In 1985, WMATA decided that it would be much better instead to have the Metro Station located at the former site of the former drive-in theater site and Palmer Ford Warehouse in Hyattsville. As a result of this decision, WMATA decided to name the station "West Hyattsville". Even though construction of the Green Line train tracks between the Fort Totten and West Hyattsville Metro Stations was supposed to begin in 1986 and have been completed by the end of 1990, construction of the Green Line train tracks between the two stations was delayed until 1990 and was only completed on December 11, 1993, due to the lack of funding available during the time.

In 1931, De La Salle College–a religious study house for the Roman Catholic teaching order Christian Brothers–was opened. The study house building now houses the Redemptoris Mater Archdiocesan Missionary Seminary of Washington. The Avondale Neighbourhood Park was established on some of this property.

In 1962, Avondale became home to the St. Ann's Infant and Maternity Home operated by the Roman Catholic Archdiocese of Washington. Now the St. Ann's Center for Children, Youth and Families, it also houses St. Ann's Catholic High School.

==Commerce==

The Shops at Queens Chillum

The main shopping center serving the Avondale neighborhood is located at the corner of Queens Chapel Road and Chillum Road.

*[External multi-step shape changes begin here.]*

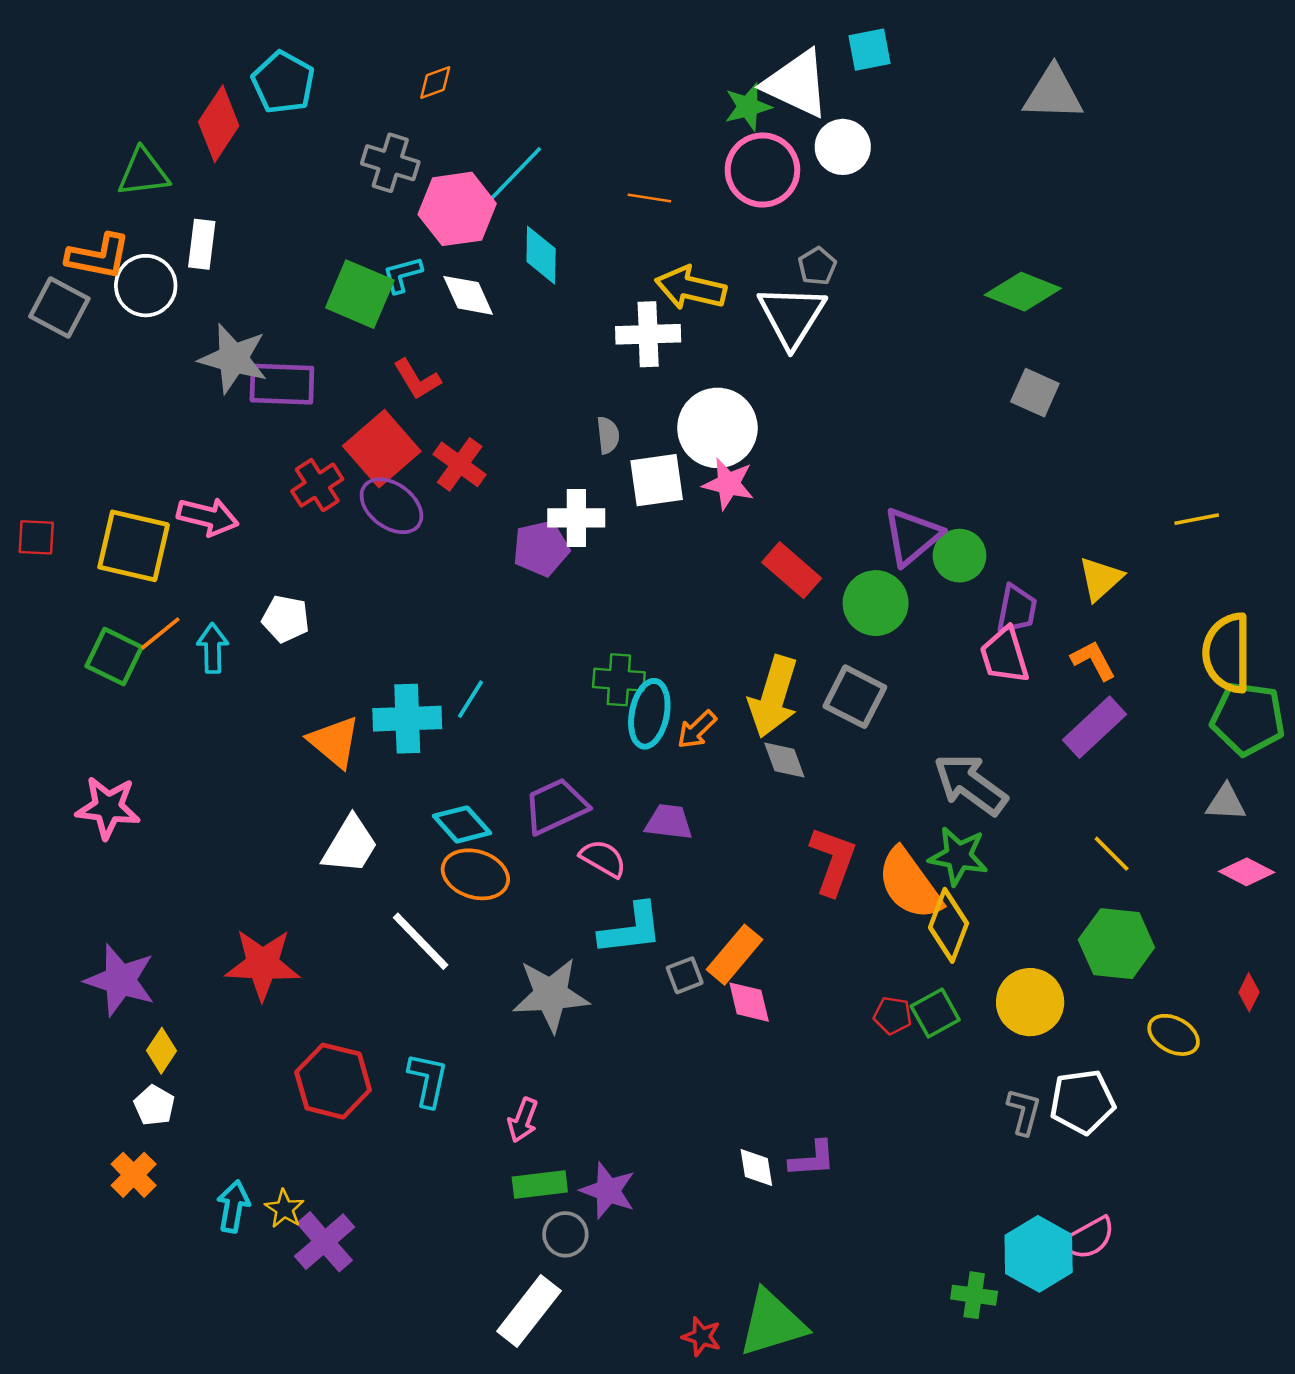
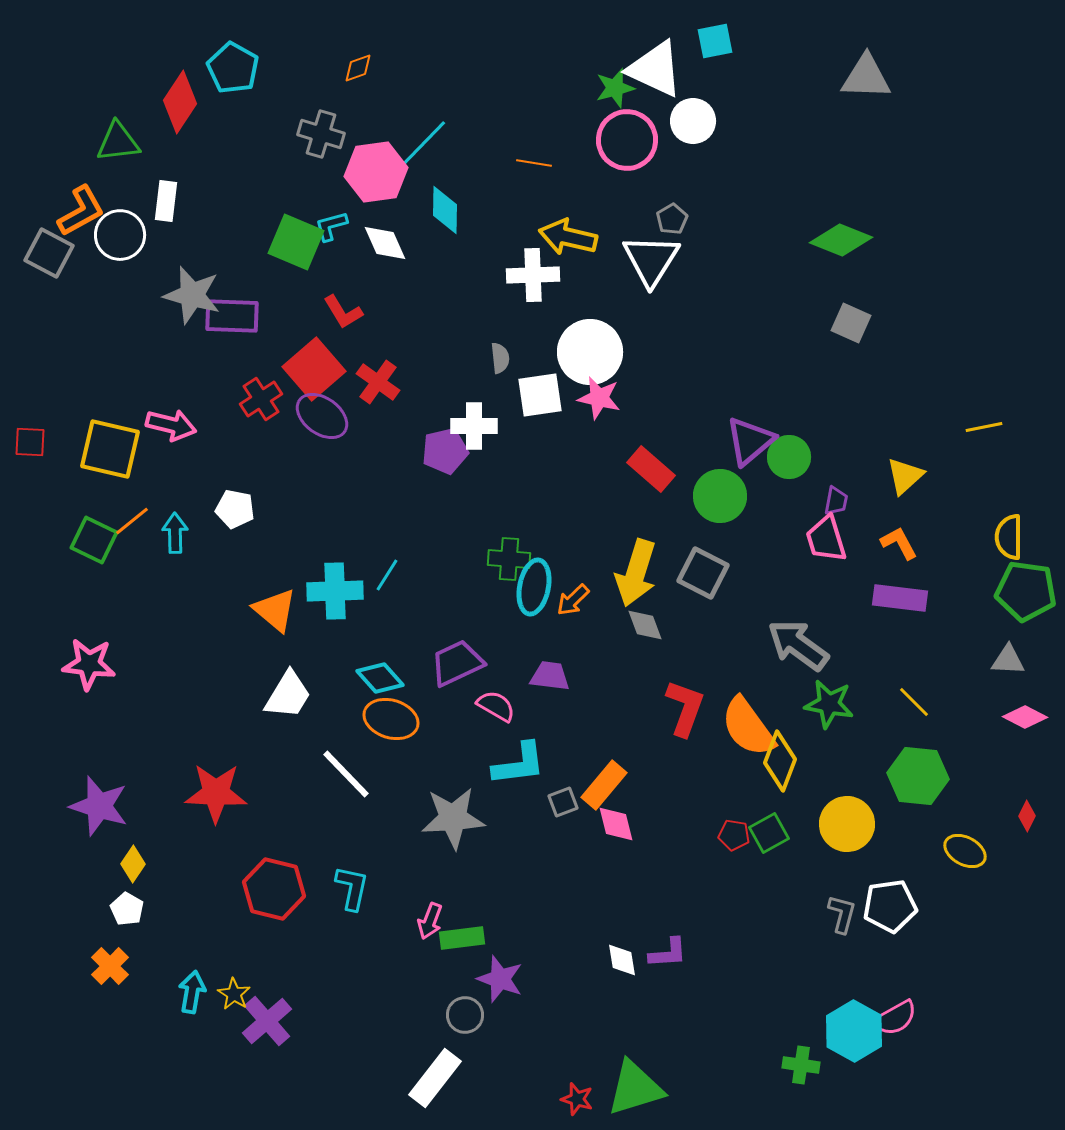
orange L-shape: (98, 256) -> (81, 211), turned -40
purple trapezoid: (1017, 609) -> (836, 501), size x0.7
yellow semicircle: (1227, 653) -> (1009, 537), size x0.7
purple rectangle: (1095, 727) -> (900, 598), turned 50
green star: (958, 856) -> (829, 704), moved
green rectangle: (540, 1185) -> (462, 938), moved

This shopping center's primary tenant was a Giant Food Store from 1954 to April 4, 2013. This Giant Food Store was supposedly one of the first Giant Food stores to open in the Washington D.C. metropolitan area. It was even referred to as "A Historic Giant": a reference to the fact that Queen Elizabeth II and Prince Philip stopped at this Giant in 1957 when returning to the White House after attending a football game with President Eisenhower at the University of Maryland College Park campus.

The Giant was the main tenant of the shopping center for roughly six decades. For many years, it had been the only convenient location for many senior citizens and longtime residents of Avondale and Mount Rainier to buy groceries. This Giant would finally close its doors on April 4, 2013.

Chillum Shopping Center

The second shopping center serving the Avondale neighborhood is located directly behind the Shops at Queens Chillum Shopping Center is the Chillum Shopping Center.. WMATA's Green Line route passes this shopping center when traveling between the West Hyattsville and Fort Totten stations.

==Parks and recreation==
Avondale Neighborhood Park is located at the intersection of La Salle Road and Ingraham Street, just north of the Maryland-Washington D.C. line (Eastern Avenue NE). This park is located next to the NMS Hyattsville Health Care Facility, De La Salle College, Manor Apartments, Avondale Park Apartments, St. Ann's Catholic High School. This is the main neighborhood park in the community of Avondale. This park consists of a small picnic pavilion area, kickball/ baseball field, small basketball court, small-size playground, and a tennis court.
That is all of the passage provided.